Миссис Питчер страдает и больше и глубже. Лишь только она оказывается в постели – начинаются боли. Это, собственно, и не боли даже, а страх, что у нее что-то может заболеть. Увы! она изучила симптомы всех страшных болезней. Она лежит в большом нервном напряжении, прислушиваясь. Да, что-то как будто заболело в боку. Боже, что это! Желудок? Печень? Почки? О, это печень, печень! Камни? Вдруг это камни! Что делать? Где телефон? Надо звать доктора и сказать, чтоб захватил сильнейшие наркотики. Она не может терпеть, она не может переносить никаких болей. Доктор должен это понять. Но болит, кажется, желудок, не печень. Миссис Питчер вся в поту от страха: что она ела за ужином? Сардинки! Но коробка могла быть заржавленной! Где эта коробка? Ее, вероятно, придется послать на исследование, узнать, что за яд. И как это она могла не пойти на кухню и не проверить, какая была коробка! Яд! Рыба и металл! Что может быть хуже, чем такой яд! Боли сильнее. Прошло четыре часа с момента еды – процесс отравления уже начался. Она хватается рукою то за электрическую лампочку, то за телефон. Зажигать? Звонить? Здравый рассудок подымает голос: мистер Питчер тоже ел сардинки, однако, он не болен. Подождать! А не будет ли поздно? Что-то беспомощно детское встает в ее душе, и она, обливаясь тихими слезами, внутренне взывает: «Господи! Пожалей меня!» Она старается вспомнить, как кричали Христу слепые, калеки, бесноватые, – и внутренне кричит Ему, как они: «Иисусе! Сын Божий, помилуй меня!» Она повторяет и повторяет про себя этот вопль и, изнеможенная напряжением, вдруг чувствует, что болей нет. Она успокаивается и засыпает, летит в сон, как бы катясь, переворачиваясь всем телом, с высокого и мягкого холма. Последняя ее мысль: надо исключить сардинки из меню навсегда. Потом мыслей уже нет больше, они исчезают. Она видит последний узор своего вязания: петли, петли. Две направо тпи налево две вместе, две налево, три направо… Она спит.

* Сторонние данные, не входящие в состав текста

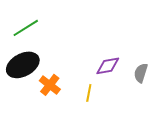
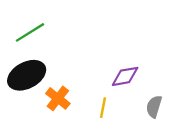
gray semicircle: (141, 73) -> (154, 107), moved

Питчеры заснули. Им снятся сны. Он – в подвалах, он в химической лаборатории исследует пятна крови на чьей-то одежде. В лупу рассматривает фальшивую подпись на чеке. Она слегка стонет по временам от болезней, которые видит во сне. Она страдает. Ее болезни мучительней физических, потому что от первых ей помог бы доктор, но эти – воображаемые страдания – она носит в себе, лелеет их – и никто не может ей помочь, кроме нее самой. Иногда и она видит сон, это – опасная испорченная пища или нечто об эпидемиях и смерти. Иногда она видит и более спокойные сны – вязанье – узоры, узоры, узоры.

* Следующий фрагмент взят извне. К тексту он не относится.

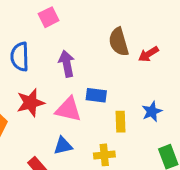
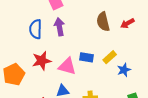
red arrow: (148, 54) -> (127, 23), moved
purple arrow: (67, 64) -> (59, 27), moved
yellow rectangle: (121, 122) -> (110, 57), moved, turned 48

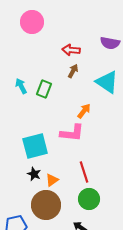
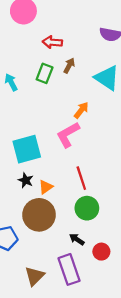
red arrow: (71, 50) -> (52, 42), moved
green rectangle: (44, 89) -> (45, 73), moved
pink L-shape: (72, 133) -> (68, 135), turned 145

Утром они просыпаются. Мистер Питчер подымается сразу и идет принимать душ. Ей же надо много усилий, моральной решимости, чтоб начать еще один новый день. Она каждое утро, лежа с закрытыми глазами, старается уговорить себя встать – и жить. Она старается найти что-нибудь милое, привлекательное в грядущем дне, чтоб зацепиться мыслью – и жить для этого момента, она ищет – и не находит. Боже мой! Что мы сделали с жизнью! – внутренне восклицает она. Но утром как-то не верится в Бога. Светло. Странно, если б Он существовал. Она чувствует Его только в гибели, в темноте, в страхе. Он кроется в неизвестном, в незримом. Но в этом реальном видимом мире Его нет и не может быть. По утрам ее тошнит. Возможно, это происходит от одной только мысли о том, как она встанет, начнет одеваться, пить кофе, говорить, приказывать прислуге. Все же собирается с силами – и встает.

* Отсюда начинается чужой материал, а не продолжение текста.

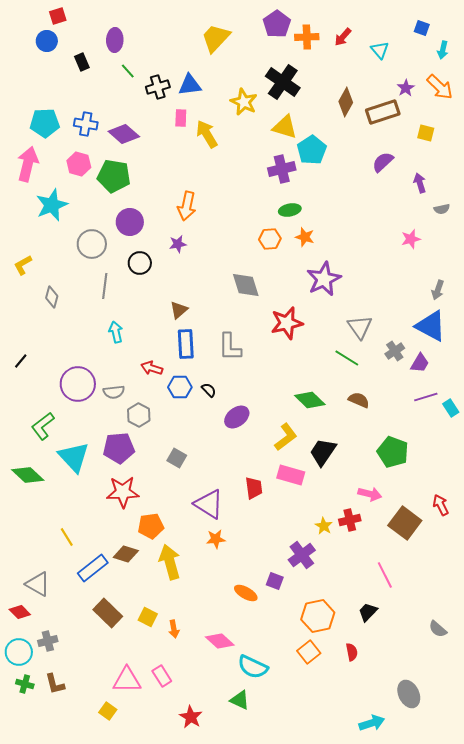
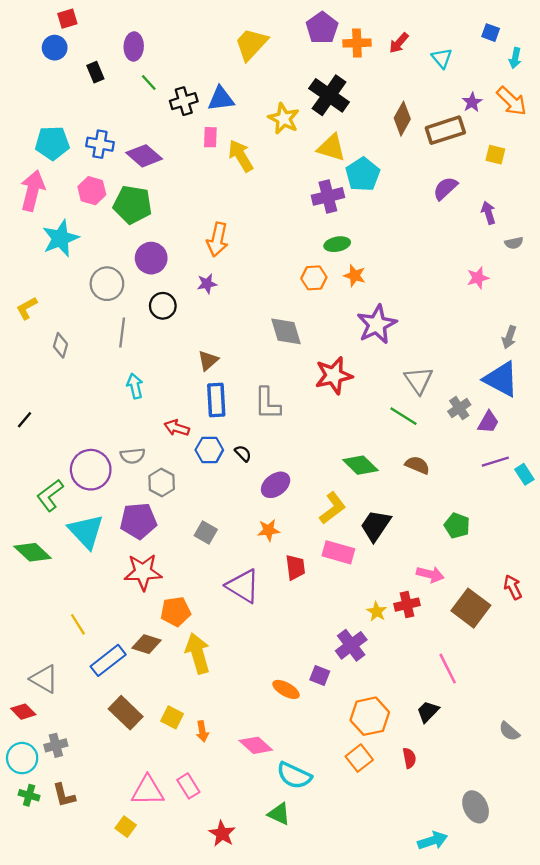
purple circle: (78, 384) -> (91, 470), moved
green pentagon: (393, 452) -> (457, 526), size x0.7
orange star: (216, 539) -> (269, 530), moved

В восемь часов она в столовой. Это – холодная спокойная женщина, неторопливая в манерах и словах. Она застыла, заморозила себя в дневную форму.
– Чашечку чая? – спрашивает она мистера Питчера.
– Пожалуйста, – отвечает он.
Глава двадцать первая
Мистер Райнд не ожидал, что в Харбине, перенаселенном и грязном, может быть такое прелестное театральное здание. И публика в театре тоже немало удивила его. Без сомнения, это было хорошее общество. Привыкнув встречать русских только в самой бедной обстановке, он с удивлением наблюдал хорошо одетых дам и господ, их прекрасные манеры и оживленные лица.